There was a time when Obamacare was draft legislation with the potential to reengineer a sixth of the national economy, there a sweeping policy vision for America. After the Massachusetts election of January 19, with Scott Brown (and truck) now in Washington, Democrats have been forced to reevaluate their position. This week, the White House has made clear that Obamacare is no longer about policy; it is a political prop.
Today, the President released his new proposal that seeks to soothe differences amongst Democrats, bridging the gap between the House and the Senate bills. Read the White House press releases and statements, and January 19 is spun as merely a bump in the legislative drive. How does the White House plan to get the legislation through Congress? By using reconciliation, thereby compensating for the one vote lost in the Senate.

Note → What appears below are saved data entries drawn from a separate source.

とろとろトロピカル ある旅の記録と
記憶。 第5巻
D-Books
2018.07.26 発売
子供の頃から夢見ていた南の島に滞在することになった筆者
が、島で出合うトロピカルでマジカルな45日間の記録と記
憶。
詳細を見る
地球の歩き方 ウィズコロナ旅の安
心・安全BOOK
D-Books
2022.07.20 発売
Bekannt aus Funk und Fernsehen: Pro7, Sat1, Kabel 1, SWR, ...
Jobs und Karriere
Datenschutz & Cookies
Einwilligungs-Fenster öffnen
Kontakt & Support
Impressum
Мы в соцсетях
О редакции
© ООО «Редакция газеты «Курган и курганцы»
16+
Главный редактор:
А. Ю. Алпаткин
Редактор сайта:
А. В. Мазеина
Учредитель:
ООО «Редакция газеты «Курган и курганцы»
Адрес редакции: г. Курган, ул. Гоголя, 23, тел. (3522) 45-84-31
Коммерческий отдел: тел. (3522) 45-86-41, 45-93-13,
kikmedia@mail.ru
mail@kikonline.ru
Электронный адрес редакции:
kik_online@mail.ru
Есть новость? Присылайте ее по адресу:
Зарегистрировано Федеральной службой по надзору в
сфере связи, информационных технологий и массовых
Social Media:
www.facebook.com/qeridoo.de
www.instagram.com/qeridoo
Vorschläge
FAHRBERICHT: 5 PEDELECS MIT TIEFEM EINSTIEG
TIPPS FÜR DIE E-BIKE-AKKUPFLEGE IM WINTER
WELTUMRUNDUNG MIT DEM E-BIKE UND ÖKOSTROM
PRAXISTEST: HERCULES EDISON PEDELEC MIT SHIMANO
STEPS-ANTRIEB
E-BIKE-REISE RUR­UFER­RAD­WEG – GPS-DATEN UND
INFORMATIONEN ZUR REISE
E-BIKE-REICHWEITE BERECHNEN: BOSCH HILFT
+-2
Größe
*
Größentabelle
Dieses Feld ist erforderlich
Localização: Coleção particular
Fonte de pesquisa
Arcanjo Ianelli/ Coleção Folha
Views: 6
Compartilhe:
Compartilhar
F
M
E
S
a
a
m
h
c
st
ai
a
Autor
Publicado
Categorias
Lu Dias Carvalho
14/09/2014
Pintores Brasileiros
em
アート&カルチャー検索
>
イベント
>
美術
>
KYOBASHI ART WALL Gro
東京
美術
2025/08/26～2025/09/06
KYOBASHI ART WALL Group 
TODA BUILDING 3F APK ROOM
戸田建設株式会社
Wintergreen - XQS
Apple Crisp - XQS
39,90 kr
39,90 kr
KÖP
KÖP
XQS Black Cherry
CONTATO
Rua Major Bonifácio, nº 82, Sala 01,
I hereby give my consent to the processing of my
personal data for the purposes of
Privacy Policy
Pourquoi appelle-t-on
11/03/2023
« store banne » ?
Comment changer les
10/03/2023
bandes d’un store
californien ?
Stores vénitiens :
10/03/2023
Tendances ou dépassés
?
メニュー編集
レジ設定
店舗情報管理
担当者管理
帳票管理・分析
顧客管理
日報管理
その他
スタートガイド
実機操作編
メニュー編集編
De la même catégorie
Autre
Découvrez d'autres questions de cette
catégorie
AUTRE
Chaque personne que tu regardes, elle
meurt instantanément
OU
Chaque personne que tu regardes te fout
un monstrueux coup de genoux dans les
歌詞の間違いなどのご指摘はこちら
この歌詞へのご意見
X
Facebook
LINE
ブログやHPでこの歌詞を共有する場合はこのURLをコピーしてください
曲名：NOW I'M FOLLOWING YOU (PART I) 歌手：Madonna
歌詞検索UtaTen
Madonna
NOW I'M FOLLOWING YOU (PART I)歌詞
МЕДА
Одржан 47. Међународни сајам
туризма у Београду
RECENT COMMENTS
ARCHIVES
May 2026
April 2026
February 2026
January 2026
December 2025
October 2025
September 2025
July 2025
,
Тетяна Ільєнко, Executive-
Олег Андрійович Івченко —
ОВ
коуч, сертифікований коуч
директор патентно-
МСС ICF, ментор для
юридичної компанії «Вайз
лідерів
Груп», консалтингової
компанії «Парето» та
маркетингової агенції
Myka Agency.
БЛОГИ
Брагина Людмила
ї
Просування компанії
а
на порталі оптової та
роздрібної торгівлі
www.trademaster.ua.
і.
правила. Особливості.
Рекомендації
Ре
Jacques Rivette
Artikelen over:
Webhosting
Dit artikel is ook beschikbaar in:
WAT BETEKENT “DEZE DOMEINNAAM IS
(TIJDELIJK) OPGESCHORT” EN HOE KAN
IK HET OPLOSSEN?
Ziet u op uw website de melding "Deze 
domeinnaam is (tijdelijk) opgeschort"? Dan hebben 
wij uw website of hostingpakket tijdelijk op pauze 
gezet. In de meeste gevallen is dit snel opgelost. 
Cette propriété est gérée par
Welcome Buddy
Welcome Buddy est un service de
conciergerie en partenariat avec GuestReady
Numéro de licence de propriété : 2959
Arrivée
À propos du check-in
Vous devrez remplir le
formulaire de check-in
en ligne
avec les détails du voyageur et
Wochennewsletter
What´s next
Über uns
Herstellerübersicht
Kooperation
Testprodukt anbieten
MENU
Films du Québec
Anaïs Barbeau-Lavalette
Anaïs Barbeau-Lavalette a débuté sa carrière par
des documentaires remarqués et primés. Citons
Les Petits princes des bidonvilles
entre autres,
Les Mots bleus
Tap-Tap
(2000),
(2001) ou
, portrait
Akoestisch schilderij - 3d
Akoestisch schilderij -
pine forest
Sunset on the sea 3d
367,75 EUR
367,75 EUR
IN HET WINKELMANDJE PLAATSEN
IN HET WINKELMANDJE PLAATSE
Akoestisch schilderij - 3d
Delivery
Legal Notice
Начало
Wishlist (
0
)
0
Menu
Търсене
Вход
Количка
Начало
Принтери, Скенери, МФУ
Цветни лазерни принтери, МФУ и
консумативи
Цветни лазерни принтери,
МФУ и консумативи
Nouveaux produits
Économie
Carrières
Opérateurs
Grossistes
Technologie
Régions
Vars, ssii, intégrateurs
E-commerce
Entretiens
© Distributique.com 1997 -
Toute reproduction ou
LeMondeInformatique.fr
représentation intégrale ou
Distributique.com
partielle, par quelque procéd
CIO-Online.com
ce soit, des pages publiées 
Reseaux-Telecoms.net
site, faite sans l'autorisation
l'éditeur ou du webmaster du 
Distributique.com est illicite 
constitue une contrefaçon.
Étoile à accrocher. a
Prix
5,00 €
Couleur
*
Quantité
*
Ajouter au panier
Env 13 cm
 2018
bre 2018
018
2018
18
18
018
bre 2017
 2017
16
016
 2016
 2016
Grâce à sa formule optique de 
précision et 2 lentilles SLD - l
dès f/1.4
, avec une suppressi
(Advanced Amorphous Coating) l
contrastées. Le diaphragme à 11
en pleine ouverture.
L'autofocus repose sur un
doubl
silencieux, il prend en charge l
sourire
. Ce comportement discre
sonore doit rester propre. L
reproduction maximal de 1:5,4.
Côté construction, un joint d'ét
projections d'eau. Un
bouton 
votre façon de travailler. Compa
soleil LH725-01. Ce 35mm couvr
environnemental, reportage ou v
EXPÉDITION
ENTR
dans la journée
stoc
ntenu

But, of course, January 19 changed everything. It’s not just that the Democrats lost one vote in the Senate, and thus the filibuster-proof majority. They lost everything with regard to Obamacare: the momentum, their credibility, the ability to persuade moderate and vulnerable Democrats, and, yes, the filibuster-proof majority in the Senate.
In the days leading up to the health summit — slated for Thursday in Blair House — the White House will talk up the idea of pushing through its ambitious proposal with budget reconciliation. The problem for the White House, though, is not the Senate. It’s the House. As I noted last week, rumors suggest that as many as 100 House Democrats would vote against Obamacare.
Let’s remember that last November the House bill passed by the barest of majorities: just five votes, one of which was cast by a Republican (who seems unlikely to vote for Obamacare a second time around).
Now, polls consistently show Americans disapprove of Obamacare, Democrats are in a polling freefall, and Republicans are poised to make major gains in November; the Democrats in the House don’t have the votes.
Why is it then that the White House is talking up reconciliation and a new (or not so new) proposal? The answer has nothing to do with the hope of a Rose Garden signing ceremony, but the hope of holding on to what they really have: Senate seats in blue states like Washington, Illinois, Nevada, and California. Attempting to shore up his liberal base, the President is making one last public effort to push through his liberal legislation.
White House officials insist that Obamacare is very much alive. Their actions suggest otherwise. Obamacare flatlined on January 19. This week, the White House is hosting a bipartisan memorial service.